Часы заворожились в тёмном своём уголку и стали тихонько – станавливаться. А за окном ночь – всё густей. Вот уже и месяц выглянул и маленьки звёздочки и если сверху смотреть хуторок как в ладошке – маленький, тёплый, жёлтый тихим огоньком. По всему хуторку пора стала – баиньки…

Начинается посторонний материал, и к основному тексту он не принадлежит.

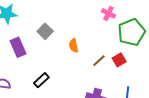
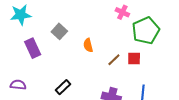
red square: (119, 60) -> (134, 59), turned 32
black rectangle: (41, 80) -> (63, 87), moved

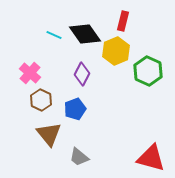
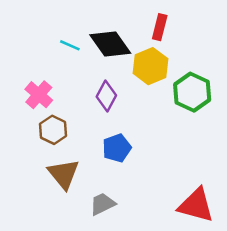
blue pentagon: (75, 109) -> (117, 148), moved
gray trapezoid: (79, 157) -> (102, 204), turned 115

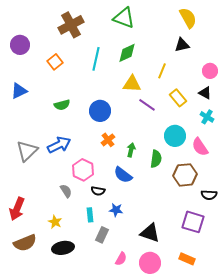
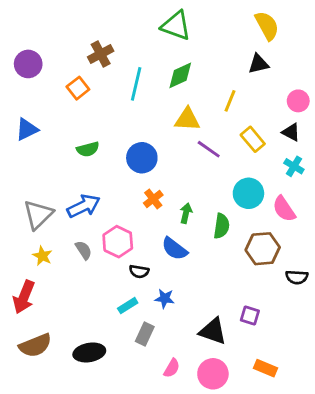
brown cross: (71, 25) -> (101, 54), moved, size x0.7
gray semicircle: (66, 191) -> (84, 250), moved
cyan rectangle: (90, 215) -> (128, 306), turned 64
yellow star: (55, 222) -> (42, 256), moved
purple square: (193, 222) -> (250, 316), moved, size x0.6

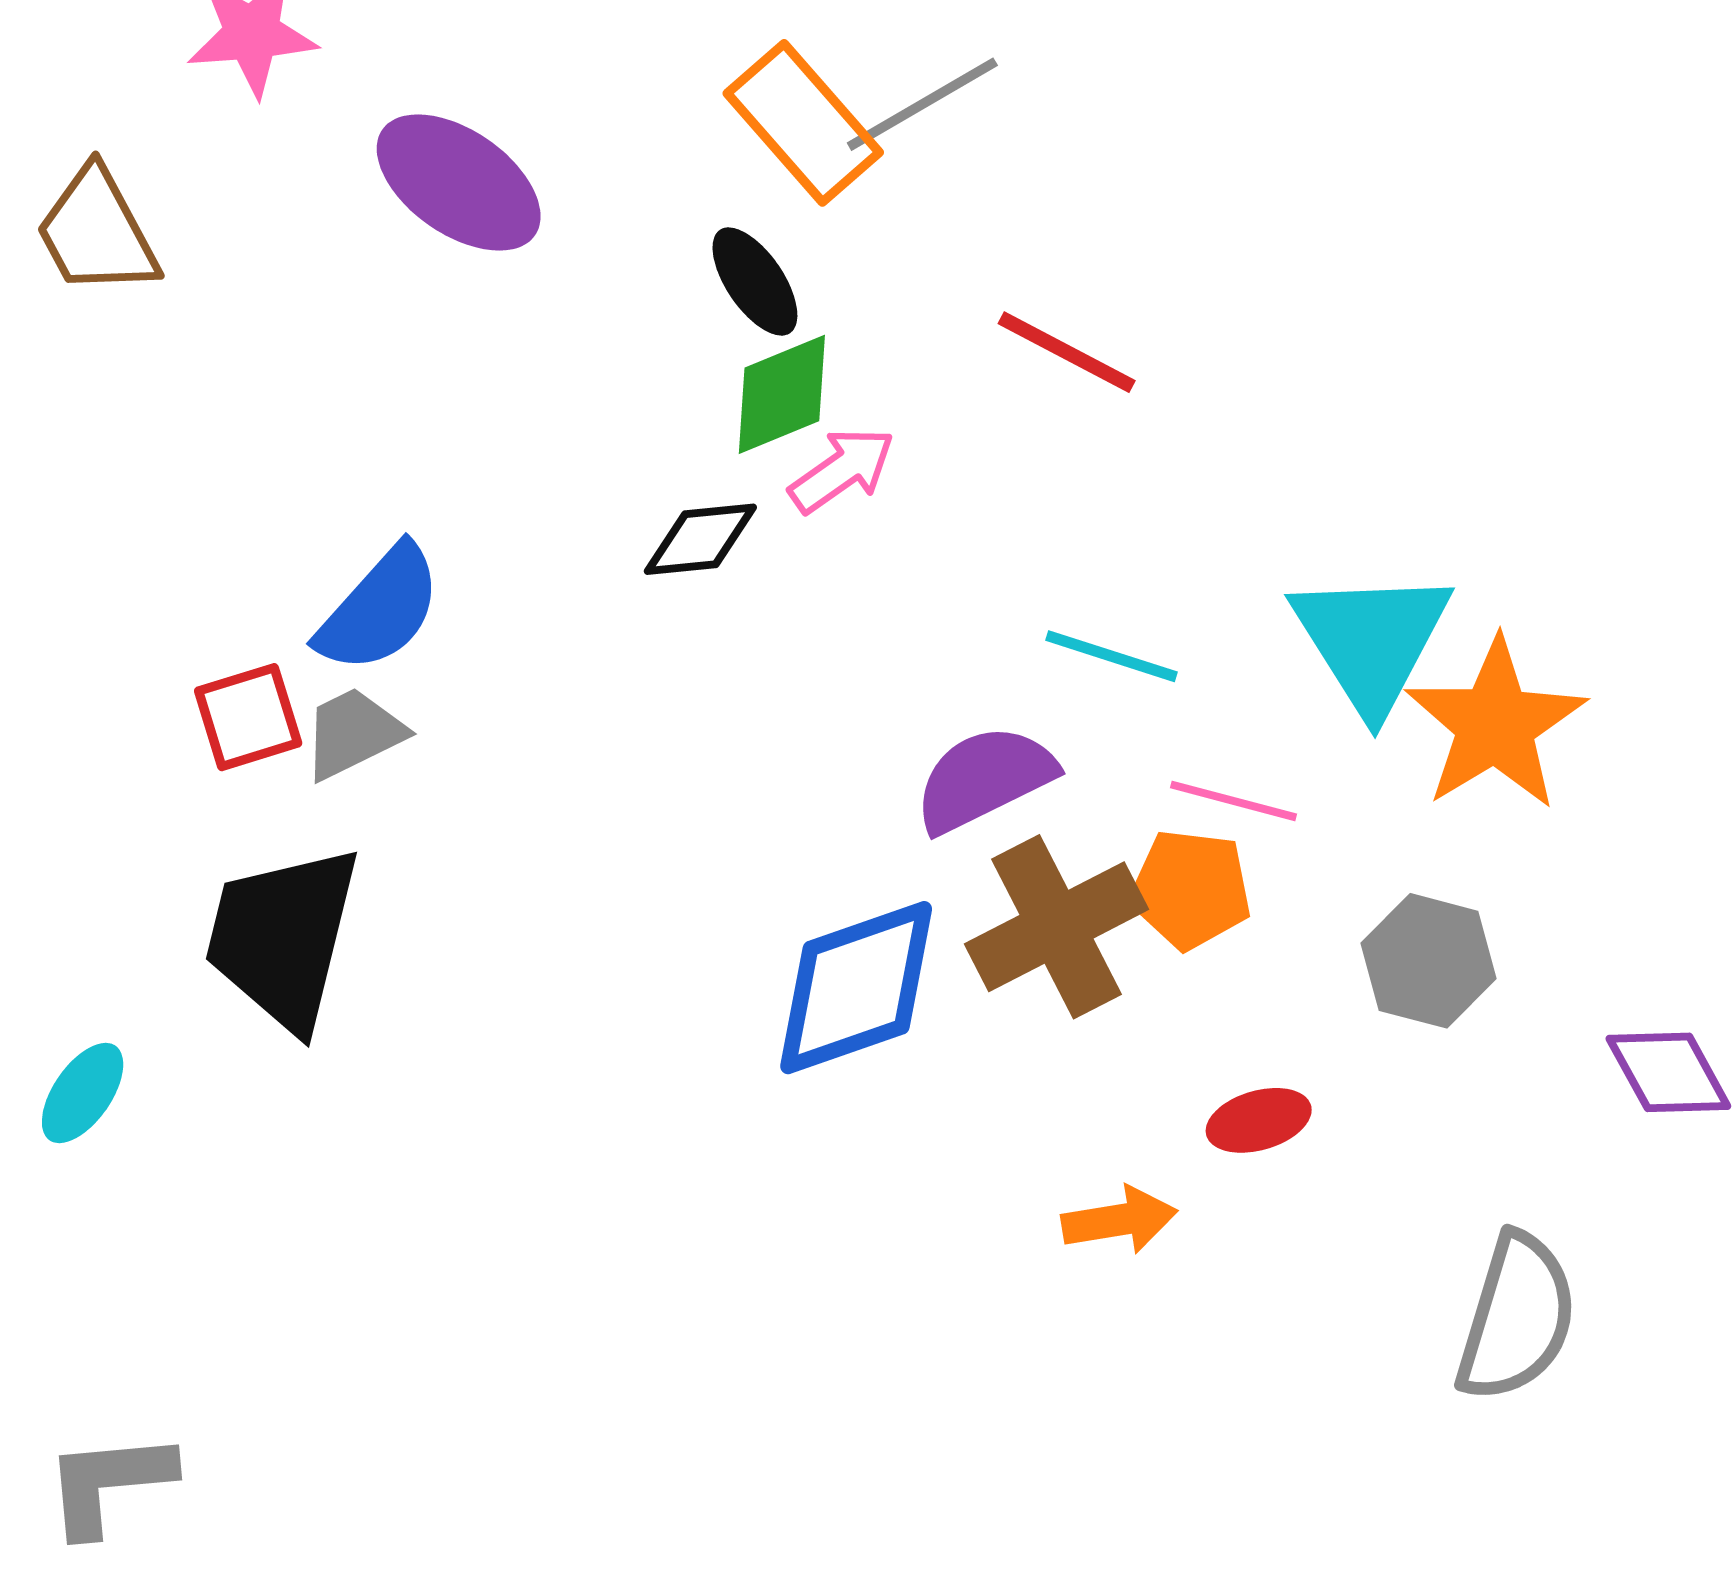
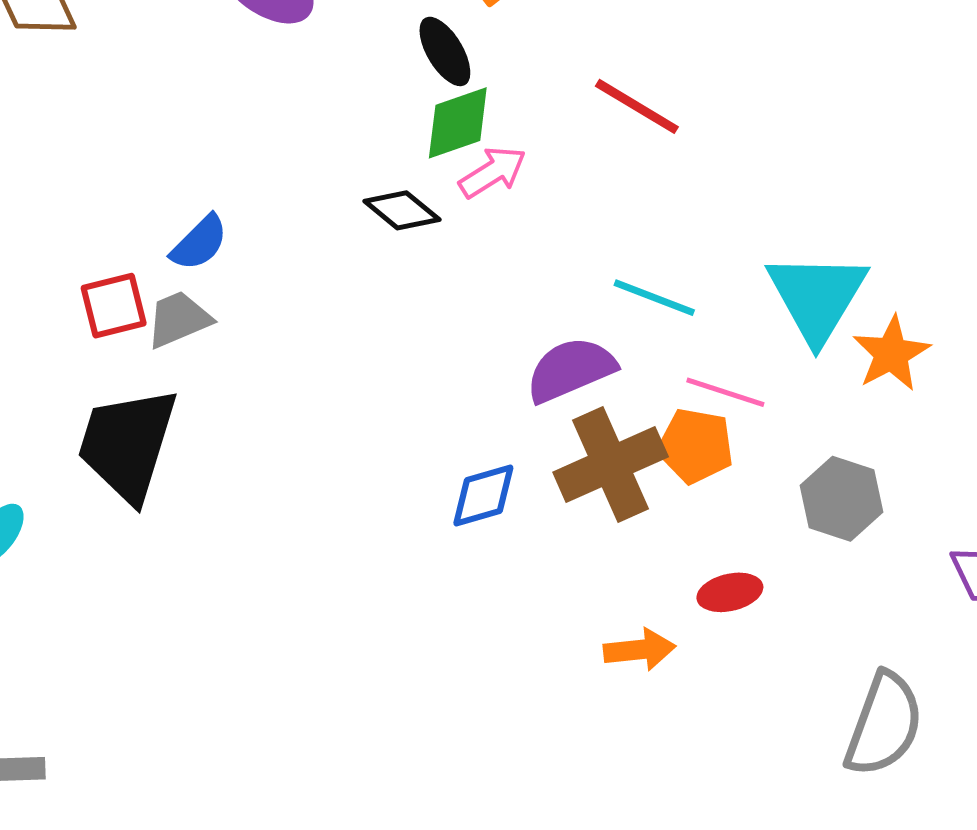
black diamond: (700, 539) -> (402, 210), turned 42
blue semicircle: (380, 609) -> (199, 243), size x0.7
orange star: (1495, 724) -> (891, 354), size x0.7
blue diamond: (856, 988) -> (483, 496), size x0.6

Гостья его седая недалеко в горенку егошню прошла, стала незаметным теньком и что-то внутрь говорит. Пидорка смотрит – а спит ведь Петрусь!.. Как обычно, глубоко в себе спит. Пальцем не шелохнёт. Как вдруг ворохнулся словно во изнутри, и прочней на ём сразу брови свелись. Как будто крепче задумался и вдруг за много-много месяцев уже в первый раз вынул, наконец, с себя взгляд. Как безжалостным неразбирающим дороги молотом ударило Пидорку тем взглядом, хоть он и видел совсем не в неё. Как от тяжёлого удара в грудь пошатнулась Пидорка на пороге, а Петрусь на старушку смотрел, и смотрел, и смотрел… Внимательно смотрел, вдумчиво. Как будто бы понимал её глухой почти непроизносимый язык и о чём. Как будто говорит она с ним. А старушка ведь просто себе самой – внутрь. И непонятно даже говорит или это сухие листья так беспокоятся.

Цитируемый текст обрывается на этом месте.